Distribution statistics are not collected for partitioned indexes over XML data defined on a partitioned table.

After calling this API, the application should issue a COMMIT to release the locks.

To allow new access plans to be generated, the packages that reference the target table must be rebound after calling this API. Packages that contain queries that can take advantage of statistical views must also be rebound after updating statistics on such views.

When statistics are collected for statistical views, an SQL query is run internally. The EXPLAIN facility can be used to examine the access plan selected for this query to investigate any performance problems with the statistics collection. To save the query access plan in the EXPLAIN tables, set the CURRENT EXPLAIN MODE special register to YES.

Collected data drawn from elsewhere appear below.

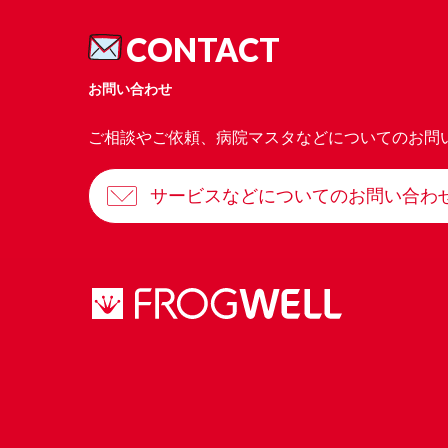
CONTACT
お問い合わせ
ご相談やご依頼、病院マスタなどについてのお問
サービスなどについてのお問い合わ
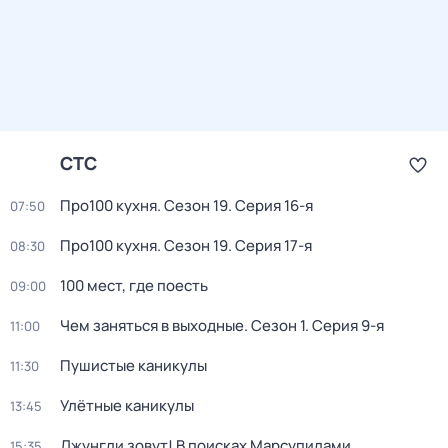
СТС
Про100 кухня
. Сезон 19
. Серия 16-я
07:50
Про100 кухня
. Сезон 19
. Серия 17-я
08:30
100 мест, где поесть
09:00
Чем заняться в выходные
. Сезон 1
. Серия 9-я
11:00
Пушистые каникулы
11:30
Улётные каникулы
13:45
Джунгли зовут! В поисках Марсупилами
15:35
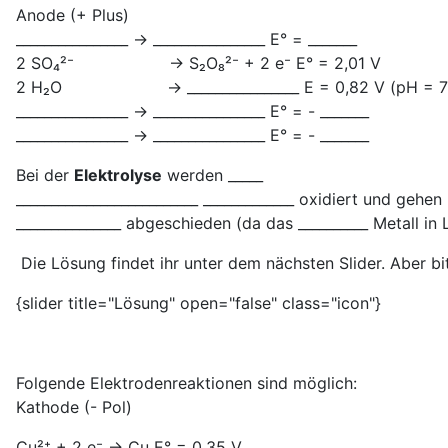
Anode (+ Plus)
________________ → ________________ E° = _______
2 SO₄²⁻ → S₂O₈²⁻ + 2 e⁻ E° = 2,01 V
2 H₂O → ________________ E = 0,82 V (pH = 7
________________ → ________________ E° = - _______
________________ → ________________ E° = - _______
Bei der
Elektrolyse
werden _____
__________________________ _____________ oxidiert und geh
_______________ abgeschieden (da das __________ Metall in 
Die Lösung findet ihr unter dem nächsten Slider. Aber bi
{slider title="Lösung" open="false" class="icon"}
Folgende Elektrodenreaktionen sind möglich:
Kathode (- Pol)
Cu²⁺ + 2 e⁻ → Cu E° = 0,35 V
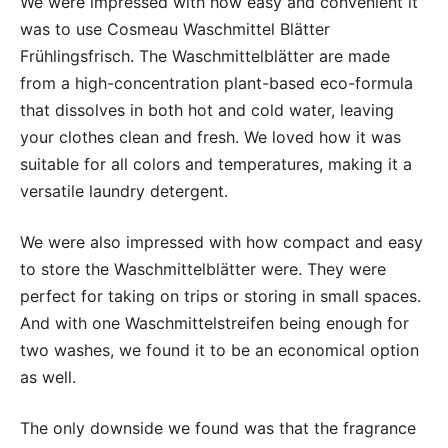
We were impressed with how easy and convenient it
was to use Cosmeau Waschmittel Blätter
Frühlingsfrisch. The Waschmittelblätter are made
from a high-concentration plant-based eco-formula
that dissolves in both hot and cold water, leaving
your clothes clean and fresh. We loved how it was
suitable for all colors and temperatures, making it a
versatile laundry detergent.
We were also impressed with how compact and easy
to store the Waschmittelblätter were. They were
perfect for taking on trips or storing in small spaces.
And with one Waschmittelstreifen being enough for
two washes, we found it to be an economical option
as well.
The only downside we found was that the fragrance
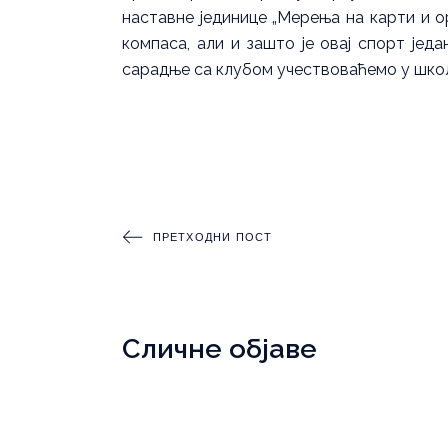
наставне јединице „Мерења на карти и ор
компаса, али и зашто је овај спорт јед
сарадње са клубом учествоваћемо у школ
ПРЕТХОДНИ ПОСТ
Сличне објаве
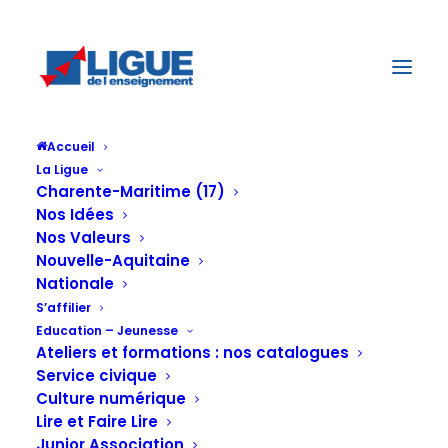
Accueil
La Ligue
Charente-Maritime (17)
Nos Idées
Nos Valeurs
Nouvelle-Aquitaine
Nationale
S’affilier
Education – Jeunesse
Ateliers et formations : nos catalogues
Service civique
Culture numérique
Lire et Faire Lire
Junior Association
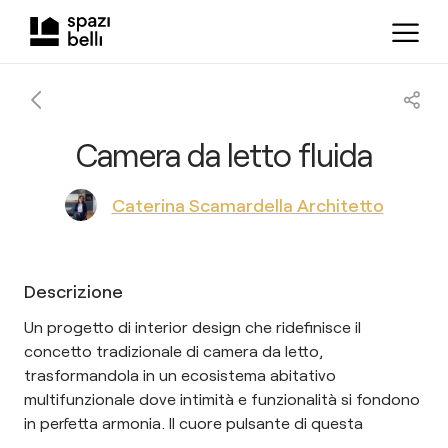
Camera da letto fluida
Caterina Scamardella Architetto
Descrizione
Un progetto di interior design che ridefinisce il
concetto tradizionale di camera da letto,
trasformandola in un ecosistema abitativo
multifunzionale dove intimità e funzionalità si fondono
in perfetta armonia. Il cuore pulsante di questa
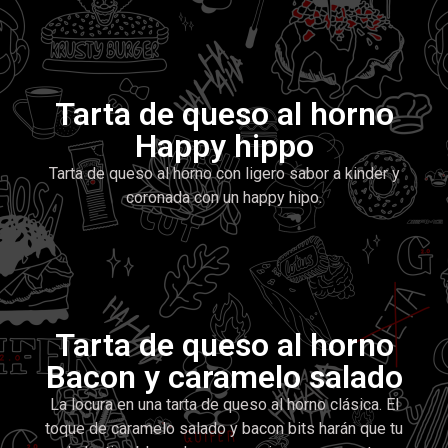
Tarta de queso al horno
Happy hippo
Tarta de queso al horno con ligero sabor a kinder y
coronada con un happy hipo.
Tarta de queso al horno
Bacon y caramelo salado
La locura en una tarta de queso al horno clásica. El
toque de caramelo salado y bacon bits harán que tu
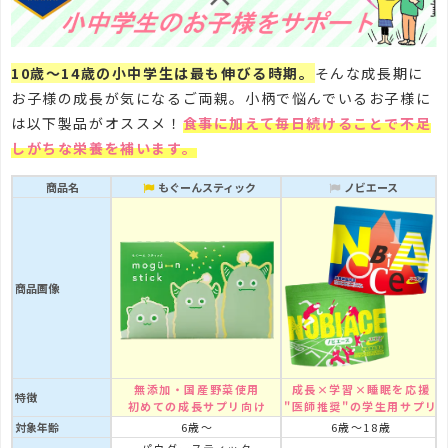
10歳～14歳の小中学生は最も伸びる時期。
そんな成長期に
お子様の成長が気になるご両親。小柄で悩んでいるお子様に
は以下製品がオススメ！
食事に加えて毎日続けることで不足
しがちな栄養を補います。
商品名
もぐーんスティック
ノビエース
商品画像
無添加・国産野菜使用
成長×学習×睡眠を応援
特徴
初めての成長サプリ向け
"医師推奨"の学生用サプリ
対象年齢
6歳～
6歳～18歳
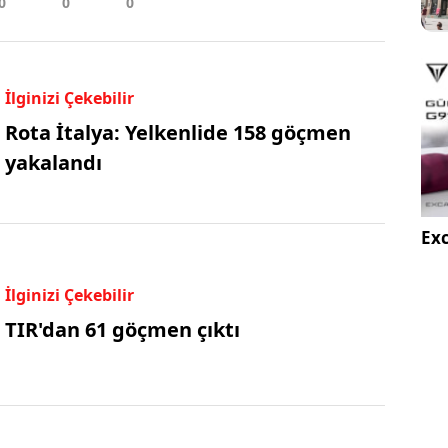
İlginizi Çekebilir
Rota İtalya: Yelkenlide 158 göçmen
yakalandı
Exc
İlginizi Çekebilir
TIR'dan 61 göçmen çıktı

Running this API on the table only may result in a situation where the table level statistics are inconsistent with the already existing index level statistics. For example, if index level statistics are collected on a particular table and later a significant number of rows is deleted from this table, issuing this API on the table only may end up with the table cardinality less than FIRSTKEYCARD (FIRSTKEYCARD is a catalog statistics field in SYSCAT.INDEXES and SYSSTAT.INDEXES catalog views) which is an inconsistent state. Likewise, issuing this API for indexes only may leave the already existing table level statistics in an inconsistent state. For example, if table level statistics are collected on a particular table and later a significant number of rows is deleted from this table, issuing the db2Runstats API for the indexes only may end up with some columns having a COLCARD (COLCARD is a catalog statistics field in SYSCAT.COLUMNS and SYSSTAT.COLUMNS catalog views) greater than the table cardinality. A warning will be returned if such an inconsistency is detected.

Statistics are not collected for columns with structured types. If they are specified, columns with these data types are ignored.

Only AVGCOLLEN and NUMNULLS are collected for columns with LOB or LONG data types.

AVGCOLLEN represents the average space in bytes when the column is stored in database memory or a temporary table. This value represents the length of the data descriptor for LOB or LONG data types, except when LOB data is inlined on the data page.

Note: The average space required to store the column on disk may be different than the value represented by this statistic.